- [WORK REQUEST]
Tally the lines of the records that contain the string "cookie", then give the total and nothing more.

***** EXERCISE DATA *****

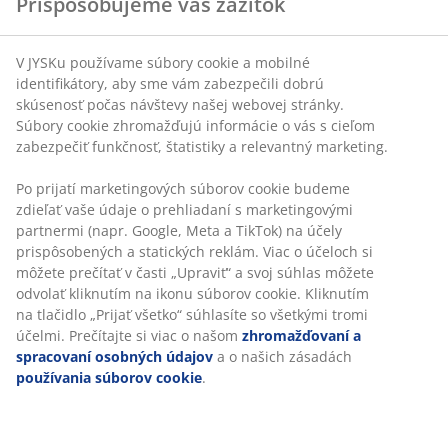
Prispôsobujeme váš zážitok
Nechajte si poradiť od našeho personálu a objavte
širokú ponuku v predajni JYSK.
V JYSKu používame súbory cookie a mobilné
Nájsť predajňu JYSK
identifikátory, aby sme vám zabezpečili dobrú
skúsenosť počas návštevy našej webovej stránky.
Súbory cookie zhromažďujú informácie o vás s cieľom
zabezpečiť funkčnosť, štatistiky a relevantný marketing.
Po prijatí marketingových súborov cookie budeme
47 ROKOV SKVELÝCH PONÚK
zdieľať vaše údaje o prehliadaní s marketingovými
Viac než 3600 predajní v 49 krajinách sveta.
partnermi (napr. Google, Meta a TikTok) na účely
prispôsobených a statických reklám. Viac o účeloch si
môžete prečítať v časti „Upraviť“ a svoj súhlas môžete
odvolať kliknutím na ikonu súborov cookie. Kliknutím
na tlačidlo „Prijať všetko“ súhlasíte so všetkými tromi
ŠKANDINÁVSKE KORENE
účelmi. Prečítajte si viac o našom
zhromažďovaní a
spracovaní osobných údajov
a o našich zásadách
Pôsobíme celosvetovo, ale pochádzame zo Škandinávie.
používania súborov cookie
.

*****
***** EXERCISE DATA *****

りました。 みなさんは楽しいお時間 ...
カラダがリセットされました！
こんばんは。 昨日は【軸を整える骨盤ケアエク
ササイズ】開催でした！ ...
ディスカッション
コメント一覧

*****

- [RESPONSE]
5